The Peerless’ Players to Ponder
Chicago: Chris Kunitz
It doesn’t matter what color jersey he wears, and he’s worn five of them, Chris Kunitz is among the most hated players in Capitals Nation in this era. And it is not as if he hasn’t had a lot of years to cultivate that reputation. Now in his 15th NHL season after being signed as an undrafted free agent by the Mighty Ducks of Anaheim in April 2003, Kunitz is the fifth-oldest skater to have dressed in the NHL this season at the age of 39. He is in his first season in Chicago after spending last season with the Tampa Bay Lightning, and based on his performance to date, perhaps the end of his career is in sight. He has two assists in 19 games this season while averaging a career low 10:52 in ice time per game. Kunitz has never accumulated penalty minutes proportionate to his reputation as an agitator (he hasn’t averaged a penalty minute per game in more than a decade, not since 2007-2008 with Anaheim), but this season he has only one penalty for two minutes in his 19 games of work. And, he has been a bit of an on-ice liability, even if indirectly. He is in plus territory only once this season (plus-1 in a wild 7-6 overtime loss to Toronto on October 7th) and is a minus-7 overall. Kunitz is 12-8-20, plus-5, in 36 career games against the Capitals.
Washington: Tom Wilson
Tom Wilson has waited a long time to make his season debut on home ice. He served 16 games of a 20-game suspension to start the season (reduced to 14 games, so he did recoup some of the lost wages), and then he returned to the ice in time to accompany his teammates on a four-game road trip. That it was a successful trip (3-1-0) seems not to be a coincidence with Wilson’s return. While he spent his first five NHL seasons developing a reputation for a hard-nosed (or “dirty,” depending on who you root for) player, he has developed as an offensive complement on the top line to Alex Ovechkin and Evgeny Kuznetsov (or Lars Eller, who has filled in for Kuznetsov in his absence due to injury).
His early career development has displayed consistent improvements in goals, assists, points, and shooting efficiency. But more than that, and in a manner that contemporary empirical measures might not be sufficiently sophisticated to capture, he has been what we here at “Peerless Central” refer to as the “emulsifier” between the oil of a Kuznetsov and the vinegar of an Ovechkin.

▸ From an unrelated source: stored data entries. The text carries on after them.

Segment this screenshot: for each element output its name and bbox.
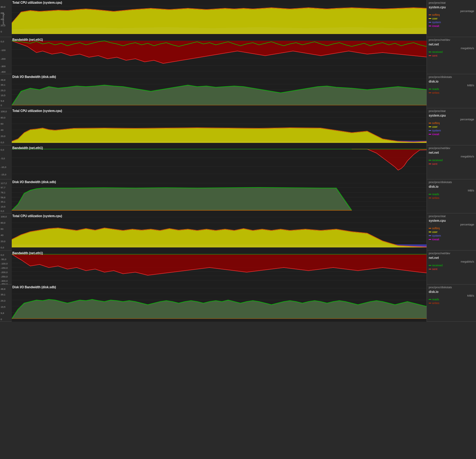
chart-title-bw2: Bandwidth (net.eth1) (12, 146, 43, 150)
unit-disk3: MiB/s (429, 294, 474, 297)
legend-reads-disk3: reads (429, 298, 474, 301)
source-name-cpu3: system.cpu (429, 219, 474, 222)
legend-iowait-cpu3: iowait (429, 238, 474, 241)
source-name-bw1: net.net (429, 43, 474, 46)
source-path-cpu2: proc/proc/stat (429, 109, 474, 113)
legend-sent-bw2: sent (429, 162, 474, 165)
source-name-cpu1: system.cpu (429, 6, 474, 9)
legend-writes-disk1: writes (429, 91, 474, 94)
chart-right-bw1: proc/proc/net/dev net.net megabits/s rec… (427, 37, 476, 74)
legend-sent-bw1: sent (429, 54, 474, 57)
legend-user-cpu3: user (429, 230, 474, 234)
chart-title-cpu3: Total CPU utilization (system.cpu) (12, 214, 62, 218)
legend-iowait-cpu2: iowait (429, 133, 474, 136)
source-path-bw1: proc/proc/net/dev (429, 38, 474, 42)
chart-right-disk1: proc/proc/diskstats disk.io MiB/s reads … (427, 74, 476, 108)
bw3-svg (12, 251, 427, 285)
unit-cpu1: percentage (429, 10, 474, 13)
chart-right-disk3: proc/proc/diskstats disk.io MiB/s reads … (427, 285, 476, 321)
source-name-disk2: disk.io (429, 185, 474, 188)
chart-title-disk1: Disk I/O Bandwidth (disk.sdb) (12, 75, 56, 79)
legend-writes-disk3: writes (429, 302, 474, 305)
source-path-cpu1: proc/proc/stat (429, 1, 474, 5)
disk1-svg (12, 74, 427, 108)
disk2-svg (12, 179, 427, 213)
source-path-bw2: proc/proc/net/dev (429, 147, 474, 150)
cpu2-svg (12, 108, 427, 145)
chart-cpu2: Total CPU utilization (system.cpu) 100,0… (0, 108, 476, 145)
chart-title-bw1: Bandwidth (net.eth1) (12, 38, 43, 41)
legend-received-bw1: received (429, 50, 474, 54)
source-name-disk1: disk.io (429, 80, 474, 83)
source-name-disk3: disk.io (429, 290, 474, 294)
legend-system-cpu3: system (429, 234, 474, 237)
legend-reads-disk1: reads (429, 88, 474, 91)
source-path-disk3: proc/proc/diskstats (429, 286, 474, 290)
chart-cpu1: Total CPU utilization (system.cpu) 80,0 … (0, 0, 476, 37)
legend-softirq-cpu1: softirq (429, 13, 474, 16)
chart-right-cpu1: proc/proc/stat system.cpu percentage sof… (427, 0, 476, 37)
chart-disk2: Disk I/O Bandwidth (disk.sdb) 117,2 97,7… (0, 179, 476, 213)
chart-title-cpu2: Total CPU utilization (system.cpu) (12, 109, 62, 113)
legend-system-cpu1: system (429, 21, 474, 24)
legend-iowait-cpu1: iowait (429, 24, 474, 28)
legend-system-cpu2: system (429, 129, 474, 132)
chart-bw1: Bandwidth (net.eth1) 0,0 -100 -200 -300 … (0, 37, 476, 74)
bw1-svg (12, 37, 427, 74)
legend-softirq-cpu3: softirq (429, 227, 474, 230)
source-path-cpu3: proc/proc/stat (429, 215, 474, 218)
legend-writes-disk2: writes (429, 196, 474, 199)
legend-received-bw2: received (429, 159, 474, 162)
chart-right-disk2: proc/proc/diskstats disk.io MB/s reads w… (427, 179, 476, 213)
legend-user-cpu1: user (429, 17, 474, 20)
source-name-cpu2: system.cpu (429, 114, 474, 117)
legend-sent-bw3: sent (429, 268, 474, 271)
chart-title-bw3: Bandwidth (net.eth1) (12, 251, 43, 255)
chart-right-bw3: proc/proc/net/dev net.net megabits/s rec… (427, 251, 476, 284)
chart-disk1: Disk I/O Bandwidth (disk.sdb) 48,8 39,1 … (0, 74, 476, 108)
source-path-disk2: proc/proc/diskstats (429, 181, 474, 184)
chart-right-cpu3: proc/proc/stat system.cpu percentage sof… (427, 213, 476, 250)
source-name-bw2: net.net (429, 151, 474, 154)
svg-marker-8 (12, 8, 427, 34)
source-path-bw3: proc/proc/net/dev (429, 252, 474, 255)
chart-title-disk2: Disk I/O Bandwidth (disk.sdb) (12, 180, 56, 184)
cpu1-svg (12, 0, 427, 37)
source-name-bw3: net.net (429, 256, 474, 260)
chart-bw3: Bandwidth (net.eth1) 0,0 -50,0 -100,0 -1… (0, 251, 476, 285)
unit-bw2: megabits/s (429, 155, 474, 158)
cpu3-svg (12, 213, 427, 251)
chart-right-cpu2: proc/proc/stat system.cpu percentage sof… (427, 108, 476, 145)
disk3-svg (12, 285, 427, 322)
unit-disk2: MB/s (429, 189, 474, 192)
legend-softirq-cpu2: softirq (429, 122, 474, 125)
chart-disk3: Disk I/O Bandwidth (disk.sdb) 48,8 39,1 … (0, 285, 476, 322)
legend-received-bw3: received (429, 264, 474, 267)
unit-disk1: MiB/s (429, 84, 474, 87)
legend-reads-disk2: reads (429, 193, 474, 196)
chart-cpu3: Total CPU utilization (system.cpu) 100,0… (0, 213, 476, 251)
svg-rect-37 (12, 145, 427, 179)
chart-title-cpu1: Total CPU utilization (system.cpu) (12, 1, 62, 4)
bw2-svg (12, 145, 427, 179)
unit-bw1: megabits/s (429, 47, 474, 50)
chart-right-bw2: proc/proc/net/dev net.net megabits/s rec… (427, 145, 476, 179)
source-path-disk1: proc/proc/diskstats (429, 75, 474, 79)
legend-user-cpu2: user (429, 125, 474, 128)
unit-cpu3: percentage (429, 223, 474, 226)
unit-bw3: megabits/s (429, 260, 474, 263)
chart-bw2: Bandwidth (net.eth1) 0,0 -5,0 -10,0 -15,… (0, 145, 476, 179)
chart-title-disk3: Disk I/O Bandwidth (disk.sdb) (12, 285, 56, 289)
unit-cpu2: percentage (429, 118, 474, 121)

He is not, and seems unlikely to become considered among the elite power forwards of this generation, but he seems to be that player who skills marry well to those of his linemates that make the whole even more than the sum of the parts. Certainly the early returns on his season to date suggest that. In ten career games against the Blackhawks, Wilson is 4-4-8, plus-6.
In the end…
Coming home from a road trip, the night before a holiday. It would seem that there are sufficient distractions surrounding this game to put the outcome in doubt. However, Chicago has plenty of problems of their own. They recently dismissed a legendary coach in Joel Quennville (who was 6-6-3) for a rookie coach in Jeremy Colliton (2-2-2), who is younger than a few of his players. It is a team that cannot score, especially on the road (ten goals in their last six road games and shut out twice). Their goaltender is trying to get back into a rhythm after spending the better part of a year recovering from a concussion. And, they haven’t won on the road in a month (0-5-1), not since a 4-1 win over the Blue Jackets in Columbus on October 20th. Even with the distractions, this is a game that the Capitals should win to achieve their first three-game winning streak of the season.